JM: Ein Ergebnis nahe dem Vorjahresniveau1 hätten wohl viele gerne. Wir decken mit unserem Portfolio einen krisenfesten Bedarf. Aber so erfreulich das ist, so schwierig ist es, alles wie gewohnt am Laufen zu halten und physisch Rohstoffe in die Fabriken und unsere Produkte zum Kunden zu bringen – mit Home-Office und virtuellen Meetings. Unsere Mitarbeiter haben im letzten Geschäftsjahr einen großartigen Einsatz gezeigt.

3 Welche Perspektiven und Zukunftschancen sehen Sie für die gesamte Gruppe?

JM: Ich denke bezüglich Chancen und Perspektiven für AGRANA hat sich durch die Pandemie nichts geändert. Weder die Zucker- noch die Stärke- oder Frucht-Welt wird eine andere. Unsere Wachstumschancen sind intakt. Aber noch mehr ist profitables Wachstum das Ziel und es ist schwieriger, an Akquisitionen mit vernünftigem Payback zu kommen.

4 Apropos Zukunft: Die Zuckerfabrik in Leopoldsdorf in Niederösterreich stand beinahe vor dem Aus. Wie wird es mit der Zuckerproduktion im Allgemeinen weitergehen?

JM: Ja, Leopoldsdorf stand vor dem Aus. Ein Zusammenspiel aus Tiefstpreisen nach dem Quotenende, Schädlingsdruck, Trockenheit und Alternativkulturen, aber auch der hohe Bio-Anteil in Österreich verringerten den Rübenanbau. Was bleibt ist der Rohstoffwettbewerb – nur höhere Zuckerpreise können die Rübenbedarfsdeckung garantieren. Unsere Marktposition im osteuropäischen Zuckerdefizitgebiet ist eine gute Voraussetzung dafür.

5 Das Thema Nachhaltigkeit ist in aller Munde. Welchen Beitrag wird AGRANA zum Erreichen des Pariser Klimazieles leisten?

JM: AGRANA verwendet v. a. in den Segmenten Stärke und Zucker energieintensive Technologien.

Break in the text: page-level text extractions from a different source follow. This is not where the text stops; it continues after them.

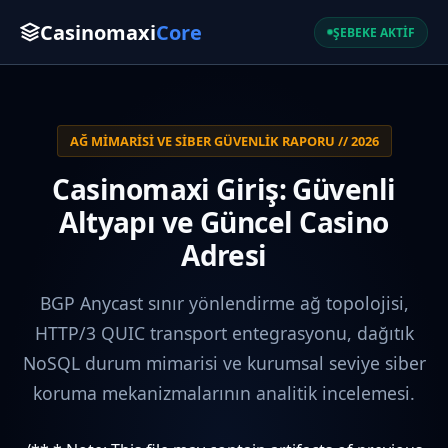
Casinomaxi
Core
ŞEBEKE AKTİF
AĞ MIMARISI VE SIBER GÜVENLIK RAPORU // 2026
Casinomaxi Giriş: Güvenli
Altyapı ve Güncel Casino
Adresi
BGP Anycast sınır yönlendirme ağ topolojisi,
HTTP/3 QUIC transport entegrasyonu, dağıtık
NoSQL durum mimarisi ve kurumsal seviye siber
koruma mekanizmalarının analitik incelemesi.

Wir unterliegen dem EU-Emissionshandelssystem, d. h. für uns hat CO2 seit Jahren einen Preis. Wir haben einen Plan mit konkreten Projekten, bis 2040 CO2-Neutralität in unserer Produktion zu erreichen.

In der ersten Etappe bis 2025|26 wollen wir 25 % Emissionen einsparen. Konkret mit dem Umstieg auf Grünstrom, dem Kohleausstieg in den letzten bei- den damit betriebenen Zuckerfabriken und vielen einzelnen Energieeffizienzmaßnahmen. Wir werden weiters verstärkt dazu übergehen, weniger wert- volle Nebenprodukte auch energetisch zu nutzen, wie wir das in Ungarn mit Biogas aus Rübenschnitzeln und Strohverbrennung schon einige Jahre tun. Der Preis für CO2 wird aber von derzeit 40 € pro Tonne auf über 100 € steigen müssen, und es wird dafür Exportentlastung bzw. Importbelastung für die CO2-Fracht geben müssen, um genügend „Anstoß“ zu geben.

6 Nach knapp 33 Jahren im Vorstand des Unternehmens, davon etwas mehr als 29 Jahre als CEO – was waren Ihre persönlichen Highlights?

JM: Ich durfte ungewöhnlich früh und lange Verantwortung übernehmen. Ich denke, die Entwicklung von AGRANA spricht für sich. Wir konnten die Chancen aus Ostöffnung, EU-Beitritt sowie EU-Erweiterung in den Jahren 1990 bis 2000 gut nützen und haben danach erfolgreich diversifiziert, in Frucht, in Ethanol und Weizenstärke. Für mich gibt es da keine Highlights, jedes Segment, jedes Projekt braucht volle Zuwendung, das Wollen, die Ausdauer – und dann ist es erfreulich, wenn es erfolgreich ist. Es gibt im Managerleben selten die Chance zu echten Greenfield Investments. Ich hatte sie: Der Bau der integrierten Weizenstärke- und Bioethanolanlage in Pischelsdorf war insofern etwas Besonderes.

7 Was wünschen Sie der AGRANA-Gruppe und Ihren Mitarbeiterinnen und Mitarbeiter für die Zukunft?

JM: Dass es weiter gelingen möge, künftige Entwicklungen zu antizipieren, flexibel zu bleiben, innovativ zu sein und das alles in einem guten wirtschaftspolitischen Umfeld.

1 Das EBIT im Geschäftsjahr 2019|20 vor dem Restatement betrug 87,1 Mio. €.